New clause 32, new schedule 1 and associated amendments will narrow the broad power currently in the Bill and instead include provisions for similar rights to be extended to agency workers. Hirers, agencies and agency workers can then be clear where responsibilities will rest in relation to the new rights. These amendments reflect the call for clarity from stakeholders in their response to the Government’s public consultation on this issue. Given the important role that agency work plays in businesses and public services, we recognise the need to work with the recruitment sector, employers and trade unions to design detailed provisions for regulations that work—that is, regulations that achieve the policy objective of extending rights to agency workers without unintended consequences for employment agencies and hirers—and we will work on that in due course.
The Government have also tabled amendments in relation to dismissal and redundancy practices. This Bill will help employers to raise standards in relation to these practices, so that the vast majority of businesses that do the right thing by their workers will no longer be undercut by those with low standards.
Order. Before I call the Chair of the Business and Trade Select Committee, I want to make clear that I will then call Steve Darling, the Liberal Democrat spokesperson. Immediately after Mr Darling, there will be a six-minute time limit. I call Liam Byrne.
Thank you very much indeed, Madam Deputy Speaker. I am going to be very brief—I will just make three quick points—and will do my best to salvage a degree of consensus from the conflict that has characterised this debate at its outset.
If there are a couple of things that unite us across this House, it is that we all believe in fair play, and we all believe in an honest day’s pay for an honest day’s work. However, the reality is that millions of workers in this country are simply not earning their fair share of the wealth that we produce together. If labour income were the same share of national income as it was back in the 1950s, something like £12,000 a year would go into the pay packets of every single one of the 33.8 million workers in this country. As such, following a decade that has seen 4 million people trapped in low pay and during which we have had a living standards crisis, it behoves each and every one of us to think more creatively and constructively about how we support workers in this economy to earn a good life for them and their family.

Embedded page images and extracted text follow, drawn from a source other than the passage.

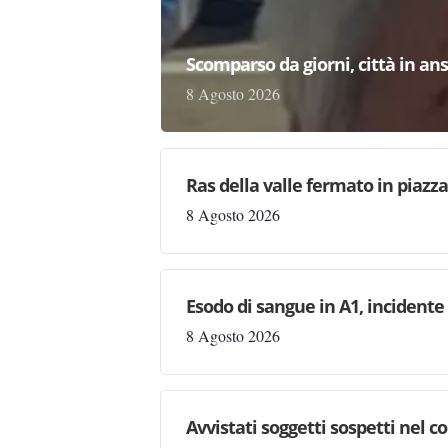
Scomparso da giorni, città in ans
8 Agosto 2026
Ras della valle fermato in piazz
8 Agosto 2026
Esodo di sangue in A1, incident
8 Agosto 2026
Avvistati soggetti sospetti nel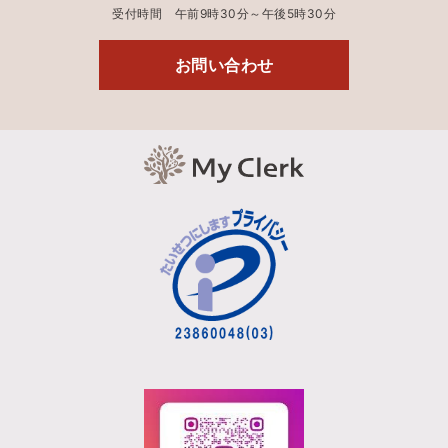
受付時間 午前9時30分～午後5時30分
お問い合わせ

We on the Business and Trade Committee have the privilege of hearing from some of the best employers in the country, but we also have the duty of interrogating many firms that, frankly, have been letting down our country. I will highlight three examples, in order to illustrate some of the amendments that have been tabled in my name and in the names of other right hon. and hon. Members. They are not amendments that I wish to press to a Division; they are probing amendments, on which I think the Minister needs to provide the House with some answers.
I will start with McDonald’s, which I referenced in an earlier intervention. It is one of the most significant employers in our country, employing over 200,000 people. Some 90% of McDonald’s workers are on zero-hours contracts. On the day of our hearing, a BBC investigation by Zoe Conway, its employment correspondent, exposed the reality that hundreds of McDonald’s employees were contacting the BBC and the EHRC with allegations of the most appalling harassment. We heard about the case of a 17-year-old McDonald’s worker who alleged that she was being asked for sex in return for a manager giving her the shifts that she wanted—how on earth can that be acceptable in today’s economy? Yet when we put that point to the chief executive of McDonald’s and asked, “Do you think that the imbalance of power that has flourished in McDonald’s because 90% of your workers are on zero-hours contracts has anything to do with this litany of abuse, or with 700 workers contacting their solicitors to bring a case against McDonald’s?”, the answer was no. It was an absolutely extraordinary denial of reality.
We then heard from Evri, which, as many people know, is one of the most significant courier firms in the country, employing tens of thousands of people. Mr Hugo Martin came before our Committee to give evidence, and told us that all at Evri was sweetness and light. However, the Committee has now received hundreds upon hundreds of complaints from whistleblowers, alleging that they are being cheated and undercut, most recently through the rate cuts, the packet racket which is still persisting, health and safety abuses at work, intimidation, bullying and harassment. They are being told repeatedly that their shifts will be cut, or that they will be out of the door if they do not work six days a week. Our constituents are experiencing this completely unacceptable behaviour.
I must be careful about scope at this point, Madam Deputy Speaker, but we also heard from the company Shein, which could not even tell us whether the products that it made contained cotton from China. We were simply trying to understand whether workers in our country were being undercut by an abuse of modern slavery practices abroad.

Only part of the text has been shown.